Dataset entries
⁂
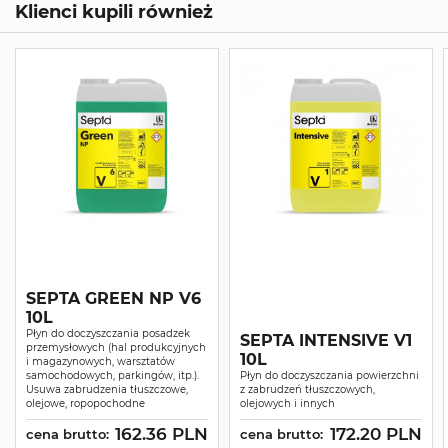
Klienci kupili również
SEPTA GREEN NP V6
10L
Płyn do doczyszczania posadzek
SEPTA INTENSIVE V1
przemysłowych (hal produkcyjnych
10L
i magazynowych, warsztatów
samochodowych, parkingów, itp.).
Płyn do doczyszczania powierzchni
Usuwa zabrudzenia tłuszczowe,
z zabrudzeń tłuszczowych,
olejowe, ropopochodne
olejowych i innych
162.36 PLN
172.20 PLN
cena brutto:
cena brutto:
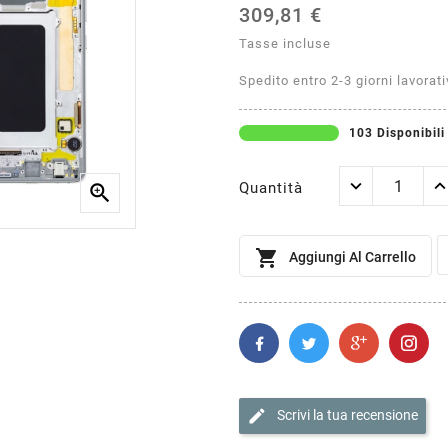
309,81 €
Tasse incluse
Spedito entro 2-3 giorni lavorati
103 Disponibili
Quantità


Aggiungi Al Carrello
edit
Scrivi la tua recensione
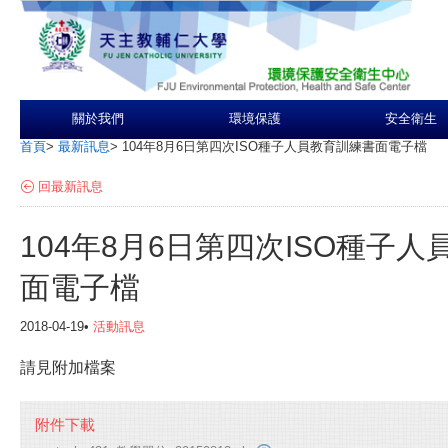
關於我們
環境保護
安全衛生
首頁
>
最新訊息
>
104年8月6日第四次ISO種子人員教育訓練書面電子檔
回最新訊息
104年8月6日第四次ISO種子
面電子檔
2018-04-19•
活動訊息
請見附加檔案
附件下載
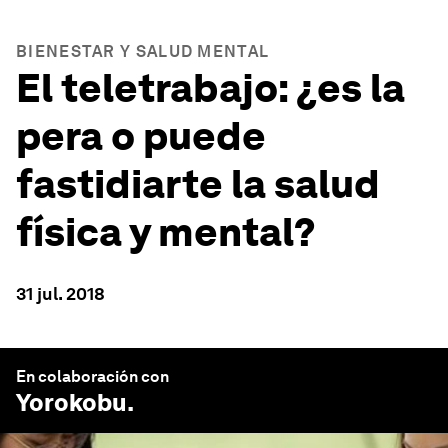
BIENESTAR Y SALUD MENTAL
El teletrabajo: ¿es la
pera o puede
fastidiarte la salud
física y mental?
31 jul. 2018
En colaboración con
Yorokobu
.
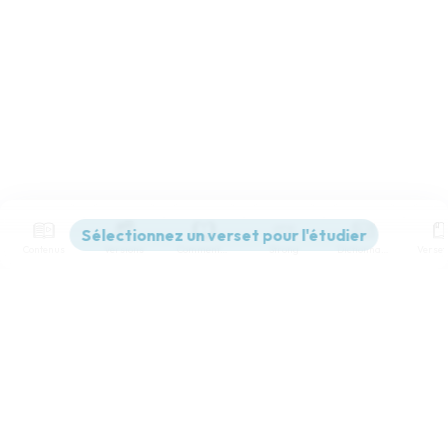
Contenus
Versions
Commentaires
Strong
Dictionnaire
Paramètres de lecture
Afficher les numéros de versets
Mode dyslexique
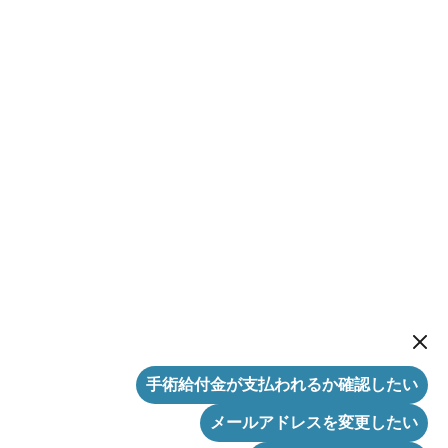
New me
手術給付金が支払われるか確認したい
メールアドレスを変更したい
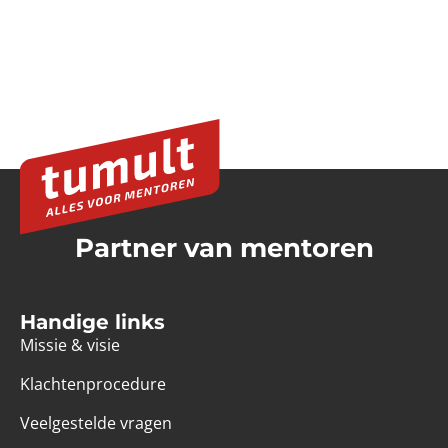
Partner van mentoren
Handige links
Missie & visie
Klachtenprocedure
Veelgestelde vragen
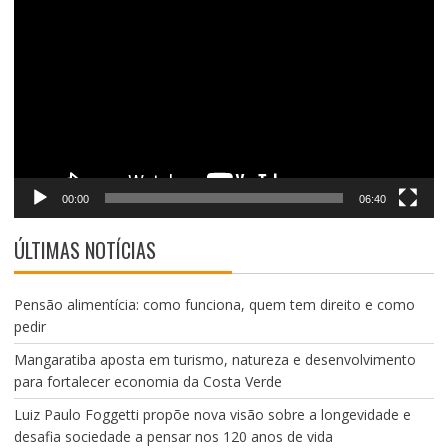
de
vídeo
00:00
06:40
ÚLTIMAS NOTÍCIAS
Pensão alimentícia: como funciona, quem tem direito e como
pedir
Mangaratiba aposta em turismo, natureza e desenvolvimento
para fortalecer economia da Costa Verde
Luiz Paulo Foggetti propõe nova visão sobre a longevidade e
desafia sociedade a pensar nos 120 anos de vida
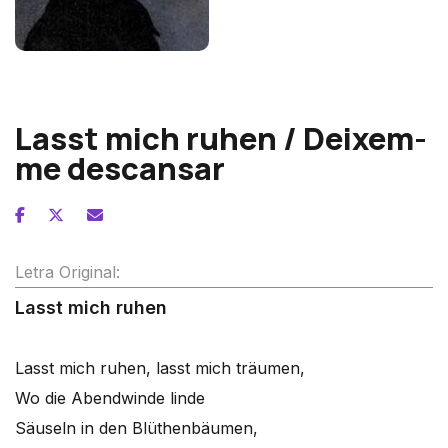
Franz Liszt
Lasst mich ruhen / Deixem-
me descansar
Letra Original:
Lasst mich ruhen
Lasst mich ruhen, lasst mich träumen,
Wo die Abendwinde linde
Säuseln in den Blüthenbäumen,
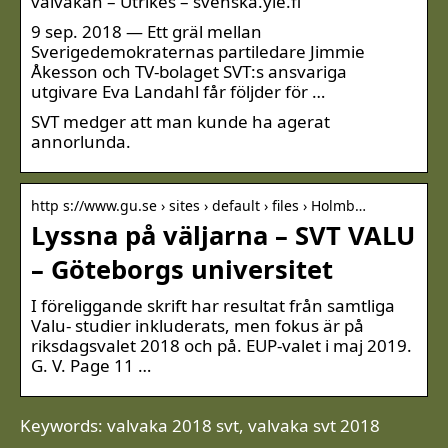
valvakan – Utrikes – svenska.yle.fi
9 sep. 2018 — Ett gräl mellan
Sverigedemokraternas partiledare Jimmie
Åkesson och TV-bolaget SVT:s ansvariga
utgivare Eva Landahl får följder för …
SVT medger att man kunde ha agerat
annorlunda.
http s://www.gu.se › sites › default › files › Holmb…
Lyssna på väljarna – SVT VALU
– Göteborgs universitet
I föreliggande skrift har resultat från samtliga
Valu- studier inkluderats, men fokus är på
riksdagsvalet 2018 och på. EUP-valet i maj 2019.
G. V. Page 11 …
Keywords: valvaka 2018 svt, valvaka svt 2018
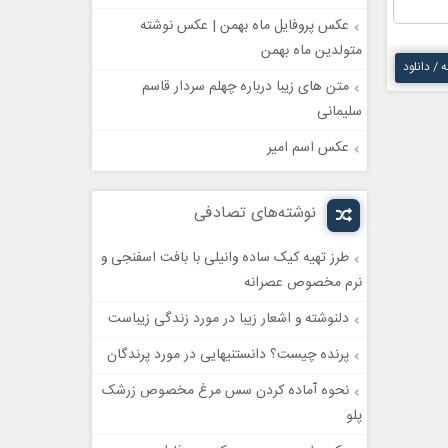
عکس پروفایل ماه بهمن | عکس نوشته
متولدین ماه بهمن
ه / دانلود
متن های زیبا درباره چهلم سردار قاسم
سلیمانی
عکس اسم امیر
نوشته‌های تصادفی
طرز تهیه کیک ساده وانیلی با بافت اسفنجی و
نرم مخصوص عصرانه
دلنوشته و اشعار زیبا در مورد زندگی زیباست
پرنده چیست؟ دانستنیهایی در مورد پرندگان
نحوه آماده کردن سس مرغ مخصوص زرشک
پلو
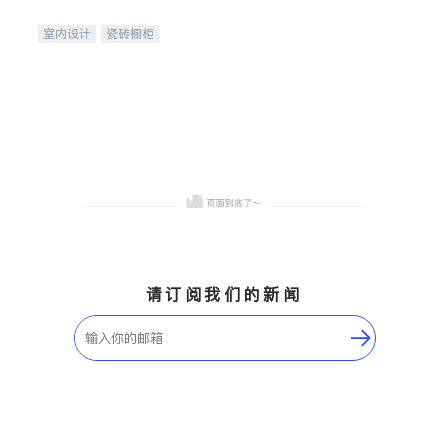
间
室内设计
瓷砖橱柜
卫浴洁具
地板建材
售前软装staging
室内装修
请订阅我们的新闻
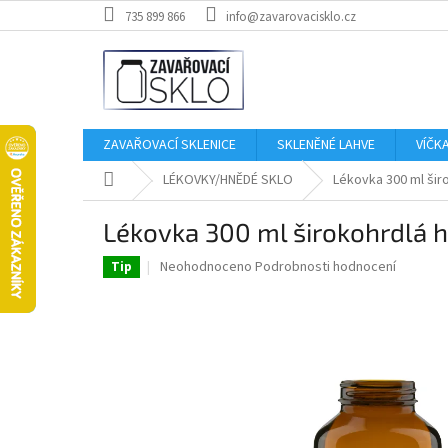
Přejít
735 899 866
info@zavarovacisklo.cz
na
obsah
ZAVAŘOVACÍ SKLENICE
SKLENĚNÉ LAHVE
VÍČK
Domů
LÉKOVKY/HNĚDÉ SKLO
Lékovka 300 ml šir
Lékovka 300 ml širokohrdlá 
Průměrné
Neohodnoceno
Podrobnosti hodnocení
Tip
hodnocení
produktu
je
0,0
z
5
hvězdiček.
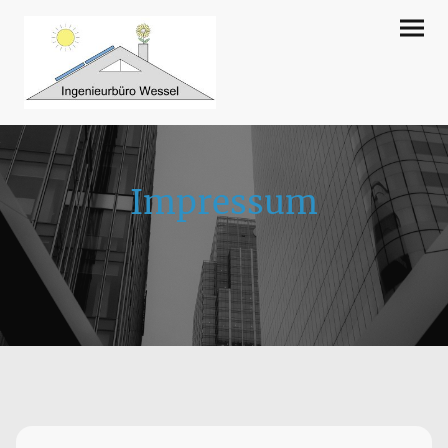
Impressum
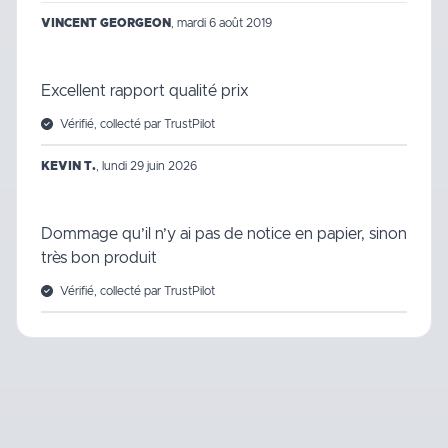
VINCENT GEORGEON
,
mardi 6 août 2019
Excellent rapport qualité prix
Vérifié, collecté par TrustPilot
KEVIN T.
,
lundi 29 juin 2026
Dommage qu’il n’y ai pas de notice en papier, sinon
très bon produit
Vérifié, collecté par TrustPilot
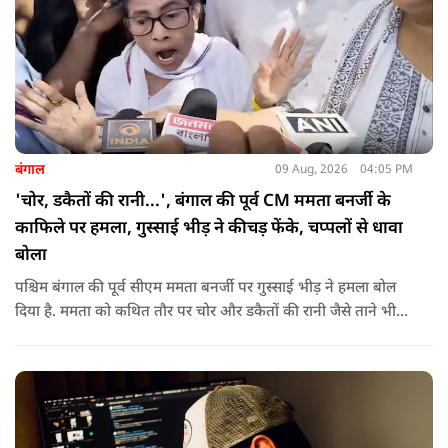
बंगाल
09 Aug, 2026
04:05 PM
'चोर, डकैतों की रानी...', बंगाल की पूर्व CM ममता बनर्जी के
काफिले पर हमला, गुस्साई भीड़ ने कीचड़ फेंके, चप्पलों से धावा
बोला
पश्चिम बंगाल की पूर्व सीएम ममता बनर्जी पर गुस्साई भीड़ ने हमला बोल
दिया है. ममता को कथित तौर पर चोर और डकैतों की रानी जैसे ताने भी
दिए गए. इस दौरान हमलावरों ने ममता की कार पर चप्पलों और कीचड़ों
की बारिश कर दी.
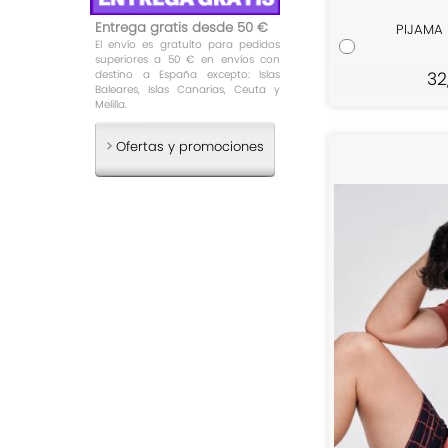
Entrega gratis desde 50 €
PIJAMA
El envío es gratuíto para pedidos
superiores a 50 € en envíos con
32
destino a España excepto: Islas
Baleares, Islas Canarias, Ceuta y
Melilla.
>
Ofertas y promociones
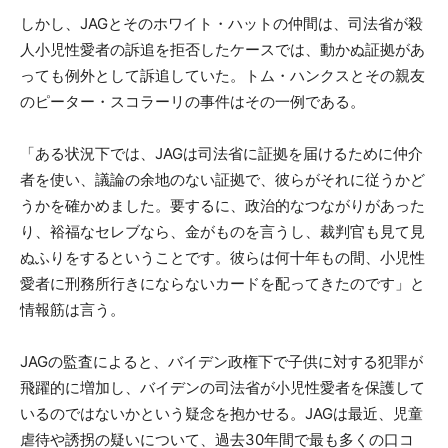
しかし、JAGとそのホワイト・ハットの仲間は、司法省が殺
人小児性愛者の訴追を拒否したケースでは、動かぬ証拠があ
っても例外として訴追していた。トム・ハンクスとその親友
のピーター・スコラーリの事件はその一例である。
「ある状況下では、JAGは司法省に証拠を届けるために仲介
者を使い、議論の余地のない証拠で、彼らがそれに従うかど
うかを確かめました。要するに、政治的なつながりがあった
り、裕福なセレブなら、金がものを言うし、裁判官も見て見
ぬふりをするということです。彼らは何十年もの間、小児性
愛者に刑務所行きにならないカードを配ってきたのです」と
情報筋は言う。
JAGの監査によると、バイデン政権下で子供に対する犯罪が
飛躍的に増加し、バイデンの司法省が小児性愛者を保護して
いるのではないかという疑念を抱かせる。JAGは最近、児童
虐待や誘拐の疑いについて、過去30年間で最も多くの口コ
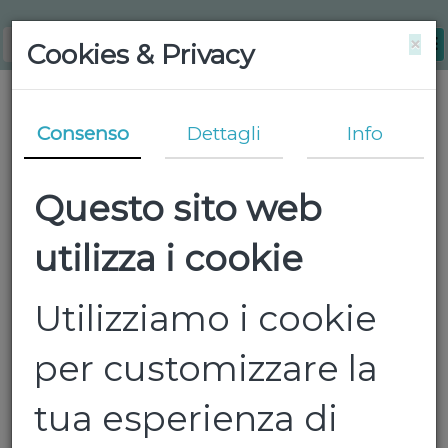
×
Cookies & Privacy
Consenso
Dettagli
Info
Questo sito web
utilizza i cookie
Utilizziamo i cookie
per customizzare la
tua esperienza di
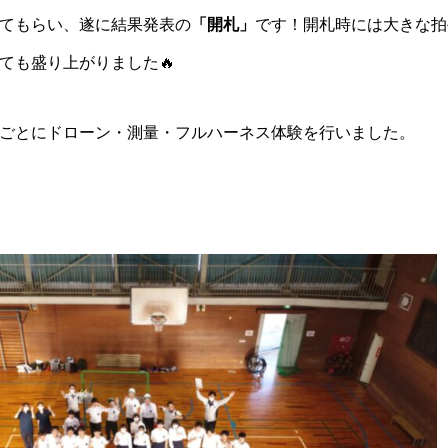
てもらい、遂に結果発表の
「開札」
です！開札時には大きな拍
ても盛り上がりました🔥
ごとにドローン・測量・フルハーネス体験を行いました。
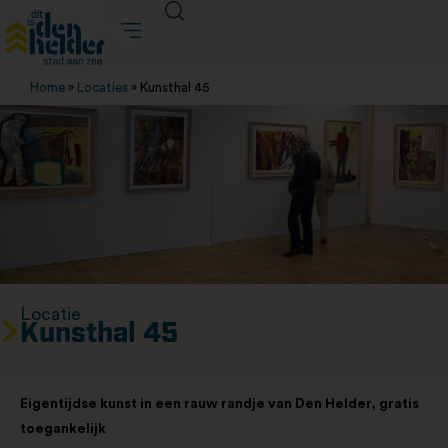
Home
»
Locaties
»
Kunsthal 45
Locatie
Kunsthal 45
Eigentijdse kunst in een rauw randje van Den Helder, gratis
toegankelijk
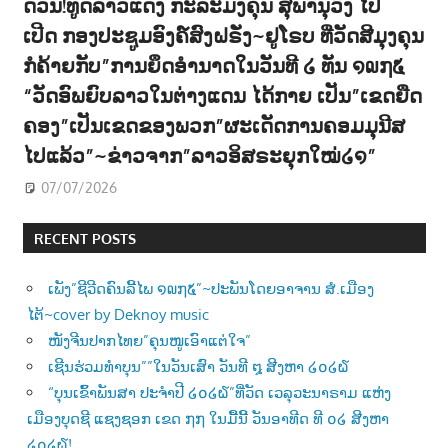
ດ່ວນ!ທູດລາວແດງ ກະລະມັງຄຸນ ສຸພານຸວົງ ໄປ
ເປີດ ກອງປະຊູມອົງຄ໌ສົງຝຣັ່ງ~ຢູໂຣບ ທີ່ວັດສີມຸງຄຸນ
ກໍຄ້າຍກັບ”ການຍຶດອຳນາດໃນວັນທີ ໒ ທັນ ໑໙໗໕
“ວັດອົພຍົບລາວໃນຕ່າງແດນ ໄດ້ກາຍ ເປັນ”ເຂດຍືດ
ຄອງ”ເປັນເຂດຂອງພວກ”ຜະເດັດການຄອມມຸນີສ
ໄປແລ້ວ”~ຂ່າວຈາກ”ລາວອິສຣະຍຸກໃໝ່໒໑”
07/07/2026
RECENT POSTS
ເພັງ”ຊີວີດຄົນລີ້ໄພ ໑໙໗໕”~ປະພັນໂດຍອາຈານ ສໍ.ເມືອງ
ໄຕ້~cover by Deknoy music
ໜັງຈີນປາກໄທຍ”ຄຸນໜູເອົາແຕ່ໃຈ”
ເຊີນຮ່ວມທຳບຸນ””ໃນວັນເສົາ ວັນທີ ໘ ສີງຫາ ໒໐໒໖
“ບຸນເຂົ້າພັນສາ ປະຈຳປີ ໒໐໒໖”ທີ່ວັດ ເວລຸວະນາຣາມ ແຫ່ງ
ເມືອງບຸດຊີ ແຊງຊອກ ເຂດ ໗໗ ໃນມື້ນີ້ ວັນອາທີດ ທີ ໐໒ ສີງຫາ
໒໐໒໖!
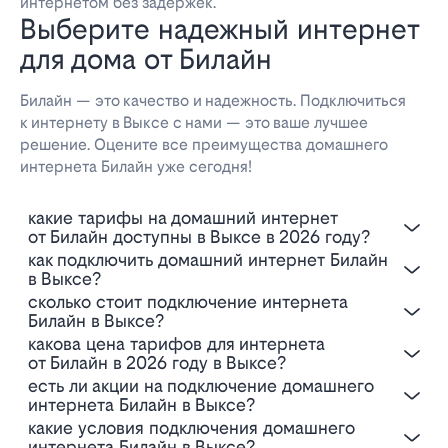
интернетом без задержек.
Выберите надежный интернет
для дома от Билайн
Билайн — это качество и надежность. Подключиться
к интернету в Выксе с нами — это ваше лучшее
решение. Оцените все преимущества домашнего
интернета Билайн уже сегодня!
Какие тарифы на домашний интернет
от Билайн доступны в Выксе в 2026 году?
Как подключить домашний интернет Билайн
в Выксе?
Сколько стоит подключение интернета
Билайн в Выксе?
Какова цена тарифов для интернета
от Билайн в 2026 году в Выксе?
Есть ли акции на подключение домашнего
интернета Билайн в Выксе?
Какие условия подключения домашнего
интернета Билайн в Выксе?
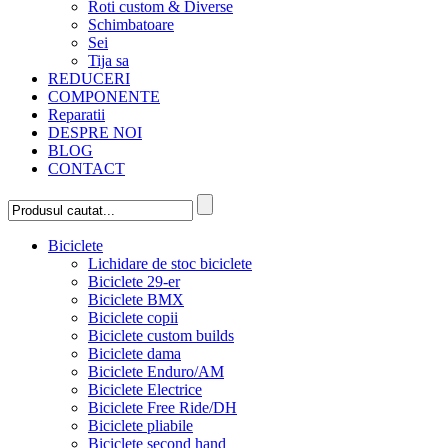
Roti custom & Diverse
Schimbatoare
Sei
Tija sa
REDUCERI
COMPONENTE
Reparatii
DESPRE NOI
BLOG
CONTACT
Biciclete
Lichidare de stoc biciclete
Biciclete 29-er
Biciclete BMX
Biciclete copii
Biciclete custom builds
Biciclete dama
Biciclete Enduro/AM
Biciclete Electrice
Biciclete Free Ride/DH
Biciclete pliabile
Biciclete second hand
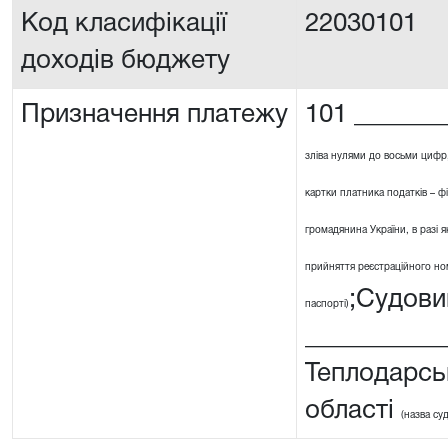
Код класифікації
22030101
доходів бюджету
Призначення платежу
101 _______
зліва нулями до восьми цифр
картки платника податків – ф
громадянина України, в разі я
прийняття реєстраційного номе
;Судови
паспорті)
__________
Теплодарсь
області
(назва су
⁂
THE TASK: Look through the entries above; find each line with the word "زیبا" and copy it.

TASK OUTPUT:
متن های زیبا درباره چهلم سردار قاسم
دلنوشته و اشعار زیبا در مورد زندگی زیباست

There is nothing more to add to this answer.